Language refers to our ability to understand and respond to what is said. A child’s ability to understand what you and others say is classified as their receptive language abilities – comprehension, while their ability to communicate with and respond to others is known as their expressive language abilities. Difficulties may occur in either or both of these areas.
Eat Speak Learn’s speech pathologists can help children who are delayed in communication skills or have difficulty understanding and using words to communicate meaning from one person to the other. We can help children to develop their story telling skills, attention skills, memory, problem solving, organisation and thinking skills.
Literacy refers to the ability to use and understand written and read communication, e.g. to read and write. In early school years, literacy in children revolves around what is called ‘phonological awareness’. These skills form the basis of reading and spelling and include the ability to recognise letters, know which sounds are associated with individual letters, being able to break words into individual sounds and the ability to blend sounds together to read words.
At Eat Speak Learn we can help children to improve their literacy skills and love to work on functional outcomes like being able to
- read their favourite book,
- read the bus timetable to get to school on time,
- text or instant message friends and family.

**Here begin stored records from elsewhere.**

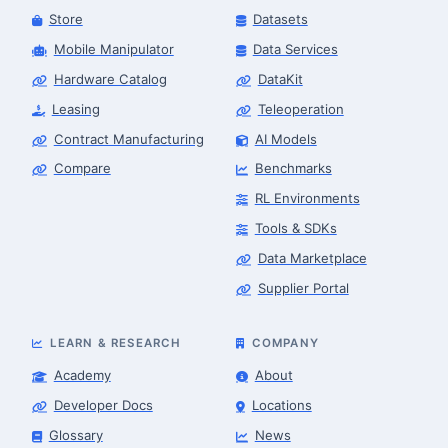
Store
Datasets
Mobile Manipulator
Data Services
Hardware Catalog
DataKit
Leasing
Teleoperation
Contract Manufacturing
AI Models
Compare
Benchmarks
RL Environments
Tools & SDKs
Data Marketplace
Supplier Portal
LEARN & RESEARCH
COMPANY
Academy
About
Developer Docs
Locations
Glossary
News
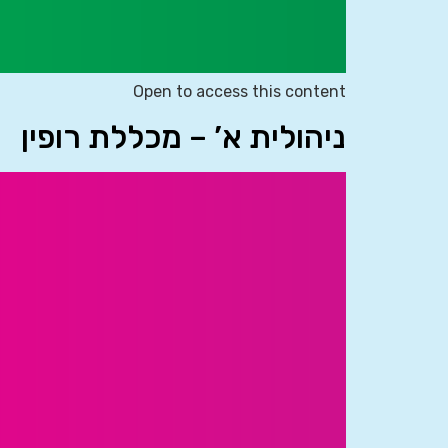
Open to access this content
ניהולית א’ – מכללת רופין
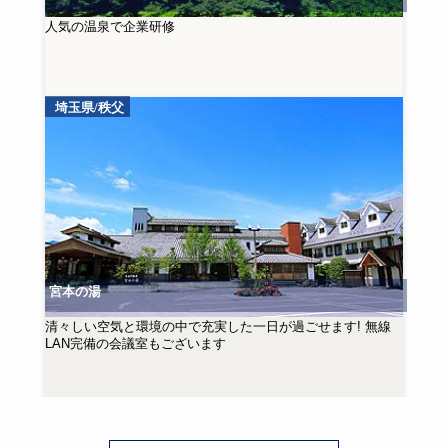
人気の温泉で企業研修
埼玉県/秩父
宮本の湯
清々しい空気と環境の中で充実した一日が過ごせます! 無線
LAN完備の会議室もございます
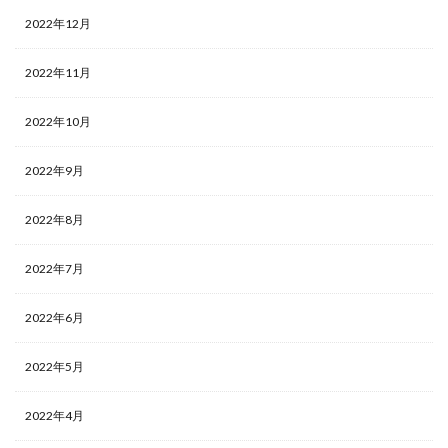
2022年12月
2022年11月
2022年10月
2022年9月
2022年8月
2022年7月
2022年6月
2022年5月
2022年4月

Making and keeping friends is a challenge many children face and may be because your child
- does not understand what to say in certain situations, or how to start / finish a conversation
- has difficulty understanding other people’s tone of voice or body language,
- likes to talk about only their favourite topic of conversation,
- has difficulty asking questions
- does not have a solid foundation of self awareness and self esteem to build connections with others
Eat Speak Learn therapists can help children develop social communication skills by assessing and treating their skills in the above areas in both 1:1 and group environments.
Speech & Sound
Speech refers to sounds made in the process of speaking, e.g. p, m, w. Speech errors can be categorised as either articulation errors or phonological errors. Articulation errors are the result of difficulty producing individual sounds and are often the result of incorrect placement of your tongue or lips. Phonological errors are characterised by patterns of errors which result in a collapse of the differences between sounds.
Eat speak Learn can provide therapy for children who have difficulty articulating and pronouncing sounds, making it difficult to be understood by others.

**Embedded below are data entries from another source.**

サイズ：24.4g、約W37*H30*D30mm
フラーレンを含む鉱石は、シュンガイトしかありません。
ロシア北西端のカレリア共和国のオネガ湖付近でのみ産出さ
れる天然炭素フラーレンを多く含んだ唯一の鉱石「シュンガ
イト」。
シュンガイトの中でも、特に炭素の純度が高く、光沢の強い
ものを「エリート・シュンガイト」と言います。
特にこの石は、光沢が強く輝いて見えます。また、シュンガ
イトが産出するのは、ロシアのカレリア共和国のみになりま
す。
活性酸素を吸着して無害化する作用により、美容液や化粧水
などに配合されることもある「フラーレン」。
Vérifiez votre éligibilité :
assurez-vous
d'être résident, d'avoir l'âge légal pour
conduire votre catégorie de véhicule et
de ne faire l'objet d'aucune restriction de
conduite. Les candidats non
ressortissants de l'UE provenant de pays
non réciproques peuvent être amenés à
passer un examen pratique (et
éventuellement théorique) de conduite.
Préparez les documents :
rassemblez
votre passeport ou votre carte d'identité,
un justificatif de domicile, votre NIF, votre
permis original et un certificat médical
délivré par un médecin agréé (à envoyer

Stuttering occurs when speech is interrupted by words which come out ‘bumpy’ or ‘get stuck’. Some children will develop a stutter that will resolve spontaneously while others will require intervention. It is currently unknown what causes stuttering and which children will require intervention to reduce the interruptions to their speech.
There are three main types of stutters that may occur:
- Repetitions which are repeated sounds, words or phrases, e.g. s.s.s.snake, and…and…and…, I will…I will…
- Prolongations which are stretched or prolonged words, e.g. w……………..when
- Blocks which may be characterised by silence or pauses before words come out, groping movements or eye blinking.
At Eat Speak Learn, we can help children who stutter speak more fluently.
Whilst uncommon, voice difficulties can emerge in children. These may look like:
- A hoarse, husky, or croaky voice
- A voice that is too soft to be heard easily
- A voice that sounds higher or lower in pitch than other children of the same age
- A need to cough or clear your throat during talking
If your child has these symptoms and they persist for more than 7 days, speak with your GP or speech pathologist about a possible referral to an Ear Nose and Throat Specialist (ENT).